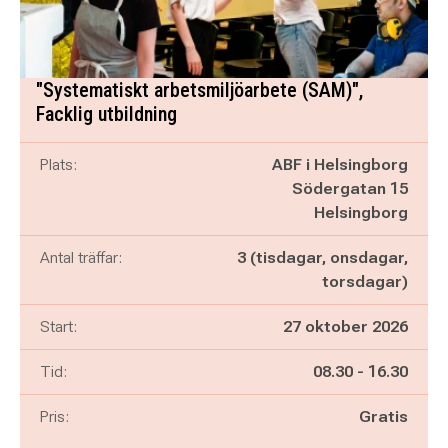
"Systematiskt arbetsmiljöarbete (SAM)",
Facklig utbildning
Plats:
ABF i Helsingborg
Södergatan 15
Helsingborg
Antal träffar:
3 (tisdagar, onsdagar,
torsdagar)
Start:
27 oktober 2026
Pågår mellan
och
Tid:
08.30
-
16.30
Pris:
Gratis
* * * * * * * * *
* [Assignment] Every line of the records above should be reproduced exactly, with no pictures included.

* [Output of the exercise]
"Systematiskt arbetsmiljöarbete (SAM)",
Facklig utbildning
Plats:
ABF i Helsingborg
Södergatan 15
Helsingborg
Antal träffar:
3 (tisdagar, onsdagar,
torsdagar)
Start:
27 oktober 2026
Pågår mellan
och
Tid:
08.30
-
16.30
Pris:
Gratis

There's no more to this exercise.